One of the great pleasures of working in a library is finding great, little known books and recommending them to friends and customers. About eight years ago I stumbled upon a reprint of a novel originally published in the mid-sixties called Stoner by John Williams. I fell in love with this story of a poor farm boy who discovers a love of literature and devotes himself to teaching English at a small university. The book was written in such a way that, before I knew it, I found myself caring more for the protagonist than I ever cared for a fictional character.
Stoner is in many ways a sad novel, but I found inspiration in it as well. I have been recommending it to readers ever since and almost always people come back to tell me it is one of the best novels they have ever read. I have often wondered why this book is not widely known about, but have come to accept that not all great books get the attention they deserve.
However, in the past few years something amazing has happened – Stoner has become a bestselling book right across Europe.
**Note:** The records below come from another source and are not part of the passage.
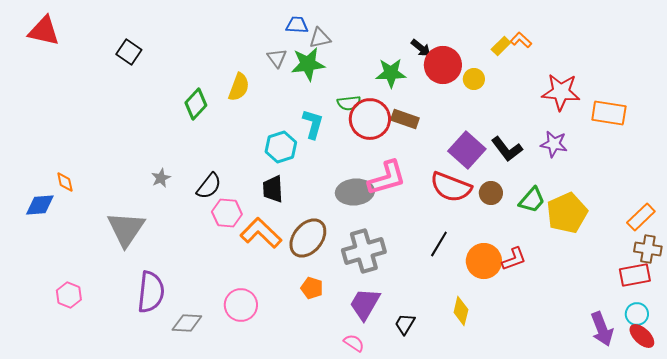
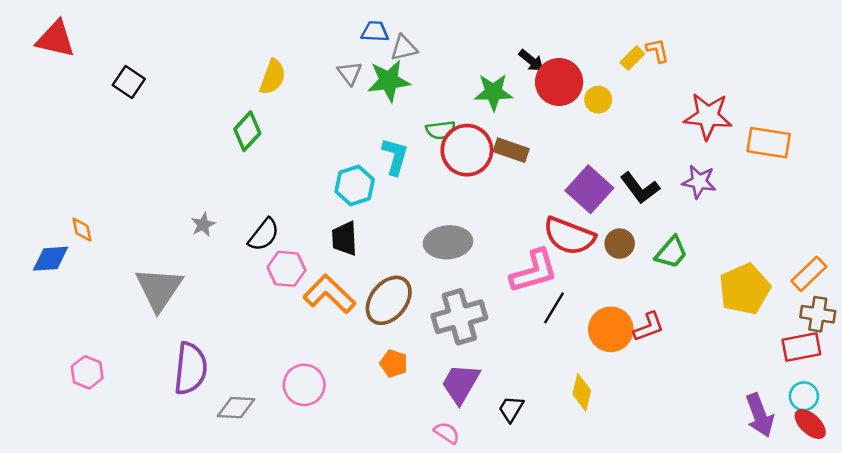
orange L-shape: (521, 40) -> (657, 50), turned 35
black square: (129, 52) -> (129, 82), moved
yellow semicircle: (239, 87) -> (273, 77), moved
pink L-shape: (387, 178) -> (534, 271), moved
yellow pentagon: (567, 213) -> (745, 289), moved

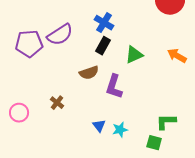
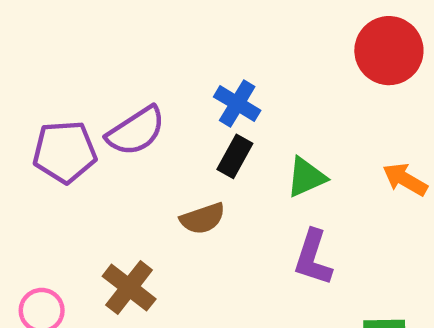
purple L-shape: (114, 87) -> (313, 258), moved
brown cross: (57, 103) -> (129, 288), size x1.6

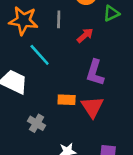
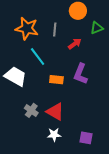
orange rectangle: (67, 100) -> (56, 80), moved
red triangle: (92, 107) -> (55, 112), moved, turned -30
In 2011, almost fifty years after its original publication and over fifteen years since the death of its author, Stoner became a phenomenon in France, Holland and Italy, selling hundreds of thousands of copies. This year it has become the book to read in England – being named Book of the Year by Waterstones booksellers, and last week the novelist Julian Barnes wrote an article in the Guardian outlining why Stoner was the must-read novel of 2013.
Stoner mania has yet to catch on in North America in quite the same way, however the Globe and Mail recently did an article on the book, which has certainly stirred up a good deal of interest. I have noticed that suddenly there is a waiting list for the copies available from the Calgary Public Library, and my bookselling friends tell me they have sold numerous copies in the last couple weeks. So why not put your name down on the waiting list to read it now? I can almost guarantee that you’ll be glad you did.